In order to better understand the meaning of these potentials, we use them to write the geodesic equation. Namely, we start from the line element (2) and calculate the geodesic equation

$$\begin{aligned} \displaystyle \frac{\mathrm {d} ^{2}x}{\mathrm {d}\tau ^{2}}^{\mu }+\Gamma ^{\mu }_{\alpha \beta } \frac{\mathrm {d} x^{\alpha }}{\mathrm {d}\tau } \frac{\mathrm {d} x^{\beta }}{\mathrm {d}\tau }=0 \end{aligned}$$

(6)

up to linear order in \({\varvec{\beta }}={{\mathbf {V}}}/c\), where \(\displaystyle V^{i}=\frac{\mathrm{d}X^i}{\mathrm{d}T}\). In analogy with electromagnetism, it is possible to define the gravitomagnetic field

$$\begin{aligned} \mathbf {B}= \varvec{\nabla } \wedge \mathbf {A}, \end{aligned}$$

(7)

or, in terms of the curvature tensor

$$\begin{aligned} B^{}_i(T ,{\mathbf {R}})=-\frac{c^{2}}{2}\epsilon _{ijk}R^{jk}_{\;\;\;\; 0l}(T )X^l. \end{aligned}$$

(8)

Accordingly, the space components of the geodesic equation are

$$\begin{aligned} \frac{\mathrm{d}^{2} X^i}{\mathrm{d}T^{2}}=\frac{\partial \Phi }{\partial X^{i}}-2({\varvec{\beta }}\times {{\mathbf {B}}})_i+2\frac{\partial A_{i}}{c\partial T}-2\beta ^j \frac{\partial \Psi _{ij} }{c\partial T}-\beta ^i \frac{\partial \Phi }{c\partial T}. \end{aligned}$$

(9)

In addition, exploiting once again the analogy with electromagnetism, we define the gravitoelectric field

$$\begin{aligned} \quad \mathbf {E}= -\varvec{\nabla } \Phi -\frac{2}{c} \frac{\partial \mathbf {A}}{\partial T}, \end{aligned}$$

(10)

so that Eq. (9) becomes

$$\begin{aligned} \frac{\mathrm{d}^{2} X^i}{\mathrm{d}T^{2}}=-{ E}^{i}-2 \left( \frac{{{\mathbf {V}}}}{c}\times {{\mathbf {B}}}\right) ^{i}-2\frac{V^{j}}{c} \frac{\partial \Psi _{ij} }{c\partial T}-\frac{V^{i}}{c} \frac{\partial \Phi }{c\partial T}. \end{aligned}$$

(11)

Let us examine the meaning of Eq. (11) and relevance of the various terms.
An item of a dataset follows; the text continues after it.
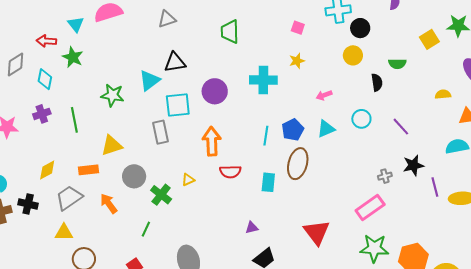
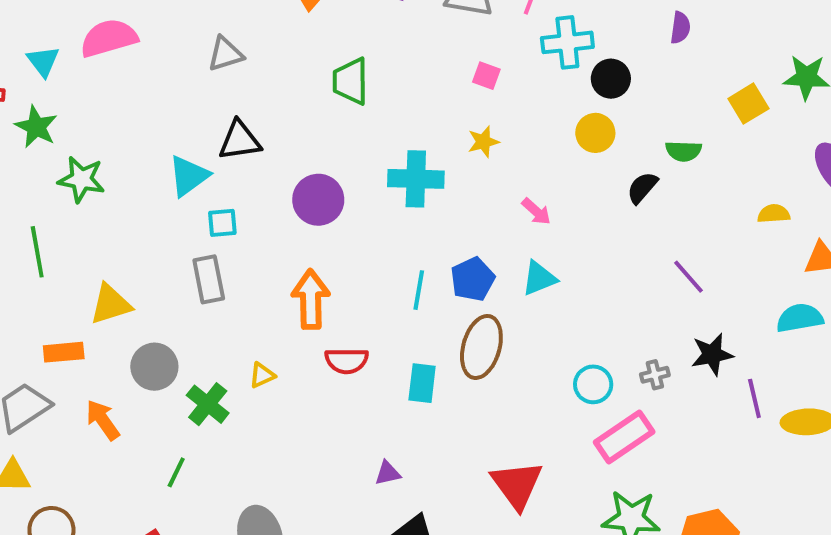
black semicircle: (377, 82) -> (642, 188), turned -132
green star: (113, 95) -> (81, 179), moved
pink arrow: (324, 95) -> (536, 211), turned -119
cyan square: (178, 105) -> (222, 223), moved, size x0.6
cyan circle: (361, 119) -> (593, 384), moved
First of all, it is important to stress that this equation defines the motion of a test mass with respect to the reference observer. Consequently, all quantities involved are relative to the reference observer at the origin of the frame. In addition, the geodesic equation does not take a Lorentz-like form if the fields are not static, due to the presence of the last terms which contain time-derivatives [25]. However, both terms—according to the definitions (3) and (5)—are quadratic in the displacements from the reference world-line. Hence, up to linear displacements, we obtain the Lorentz-like force

$$\begin{aligned} \frac{\mathrm{d}^{2} \mathbf {X}}{\mathrm{d}T^{2}}=-{ \mathbf {E}}-2 \left( \frac{{{\mathbf {V}}}}{c}\times {{\mathbf {B}}}\right) , \end{aligned}$$

(12)

where the gravitoelectric field in this case is

$$\begin{aligned} \mathbf {E}= -\varvec{\nabla } \Phi . \end{aligned}$$

(13)

There is another interesting regime for Eq. (11), which is relevant for gravitational waves: this is the case when the test masses are at rest before the passage of the wave. In fact, if we work at linear order in the wave amplitude, we can neglect terms proportional to \(\mathbf {V}/c\), and the force equation is

$$\begin{aligned} \frac{\mathrm{d}^{2} \mathbf {X}}{\mathrm{d}T^{2}}=-{ \mathbf {E}}. \end{aligned}$$

(14)

We may solve this equation using the definition of the gravitoelectric field (10). However, in doing so, care must be paid to the definition of the gravitoelectric potential \(\Phi \): in fact, if we use the definition (3), we obtain

$$\begin{aligned} E^{}_i(T ,{\mathbf {X}})=c^{2}R_{0i0j}(T) X^j-\frac{2}{3} c \frac{\partial R_{0jik}(T)}{\partial T} X^{j}X^{k}. \end{aligned}$$

(15)

In this equation, we see that while the contribution coming from \(\Phi \) is linear in the displacements from the reference world-line, the gravitomagnetic contribution is quadratic. Accordingly, we need to develop \(g_{00}\) in (1) up to cubic displacements from the reference world-line. The result turns out to be (see e.g. Rakhmanov [8], Li and Ni [20], Fortini and Gualdi [21], Marzlin [22])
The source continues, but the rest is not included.